Per quanto riguarda la rappresentazione possiamo innanzitutto notare che, nonostante la comprensibile presenza di scene ansiogene, la protagonista non è, non è mai stata e mai sarà, un modello di virtù che dopo la tremenda sciagura trascorrerà la vita a cercare di riacquistare un po’ di pace interiore sistemandosi con un bravo ragazzo e andando a vivere in una cooperativa equo-solidale dello Yorkshire. Arabella e i suoi splendidi amici sono animali notturni che adorano la vida loca dei foschi pub londinesi e tutte le attività ricreative che essi possono offrire, come sesso occasionale e le “sostanze rigeneranti”; lo scopo ultimo della rielaborazione del suo trauma è proprio quello di tornare alla sua indolente quotidianità, fatta di ritardi nella consegna delle bozze all’editore e hangover epici.

La trama principale riesce a toccare tanti micro-argomenti che ancora oggi suscitano opinioni discordanti sui social: è morale la vendetta privata? Le vittime possono diventare carnefici? È lecito sbagliare ogni tanto? Occorre davvero condividere tutte le proprie emozioni? Esistono vittime di Serie A e di Seria B? Si può perdonare il proprio aguzzino? Alcune violenze sono più gravi di altre? È interessante vedere come ciascuno dei personaggi principali, con le proprie nevrosi, possa apparire umano o dannato a seconda della focalizzazione.

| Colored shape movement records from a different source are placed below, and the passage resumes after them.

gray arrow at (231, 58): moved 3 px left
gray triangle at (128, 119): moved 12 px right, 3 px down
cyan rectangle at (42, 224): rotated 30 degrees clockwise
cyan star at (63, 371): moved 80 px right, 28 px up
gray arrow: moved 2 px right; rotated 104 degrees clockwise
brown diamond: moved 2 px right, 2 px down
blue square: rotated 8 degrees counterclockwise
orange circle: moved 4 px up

Ed è a tal proposito che occorre evidenziare quanto in I May Destroy You la cura per l’impatto visivo si spalmi addosso alla sceneggiatura: di notte, durante le ore di perdizione, la luce presenta delle sfumature che in maniera surreale richiamano quelle dei pub, mentre di giorno gli episodi negli uffici e nei centri di terapia di gruppo sono immersi in un’atmosfera gelida e asettica; metaforico è l’uso degli spazi: gli atti in cui protagonisti sembrano rievocare i propri momenti difficili avvengono in camere anguste, di conseguenza nelle sale pervase dai “salubri raggi solari” riescono a fare pace col proprio passato.

Solo per pochi invece è il palese omaggio alla Venere di Botticelli che avviene appunto nella scena di “rinascita” della protagonista.

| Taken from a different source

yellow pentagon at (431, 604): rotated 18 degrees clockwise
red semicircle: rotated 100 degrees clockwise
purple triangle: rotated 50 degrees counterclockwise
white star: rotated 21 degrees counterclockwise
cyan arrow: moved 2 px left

Oltre a questi espedienti tecnici tanto cari alla HBO dai tempi di Euphoria, si segnala l’iconico uso dei costumi: come molte donne afro-discendenti, Arabella utilizza delle parrucche sintetiche, per poter essere sempre cool, ma non ci vuole Roger Ebert per capire che più essa porterà avanti la propria maturazione e più queste acquisiranno quasi il ruolo di maschere, capaci di far intendere cosa la protagonista abbia dentro la testa e non sulla testa.

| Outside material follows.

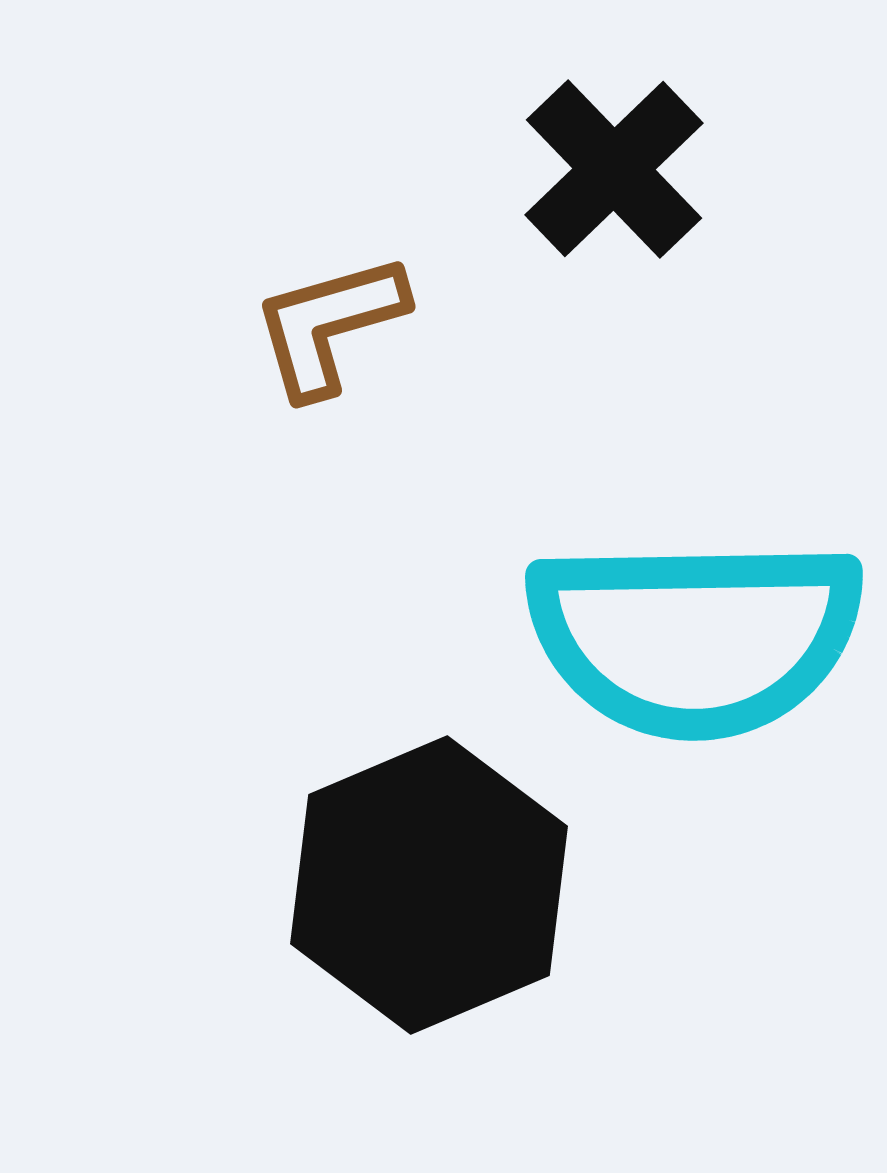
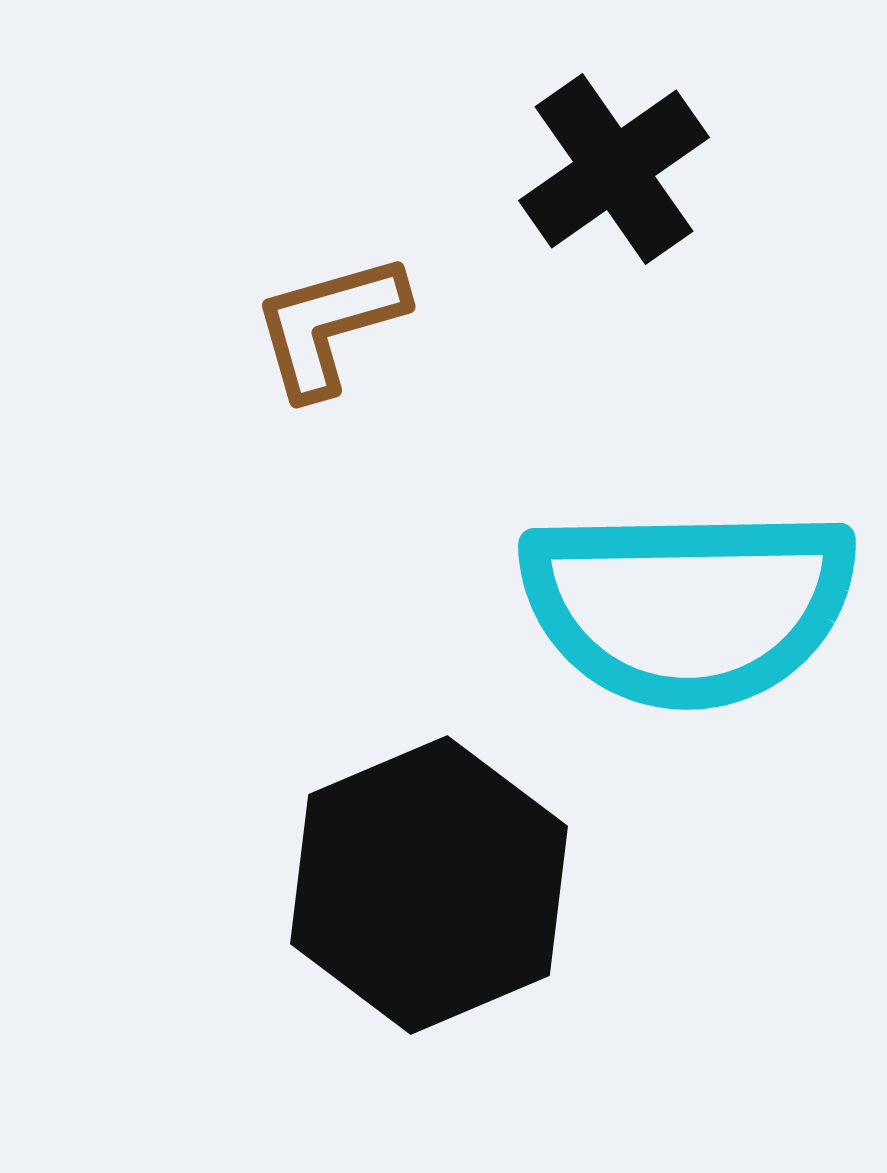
black cross: rotated 9 degrees clockwise
cyan semicircle: moved 7 px left, 31 px up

Spertichiamoci in plausi anche per gli interpreti che hanno giustamente ricevute le candidature agli Emmy per il loro entusiastico stile recitativo da ghetto queen (Coel e Opia) o vanilla boy (Essiedu).

Tirando le somme potremo quasi dire che I May Destroy You mette in scena le peggiori paure della religiosissima madre della protagonista di Chewing Gum; potrebbe non diventare la serie tv favorita di molti ma resterà di certo nella memoria della serialità come la prima dramedy che si concentra sulla rinascita, mostrando come si possa riacquistare un po’ di meritata spensieratezza.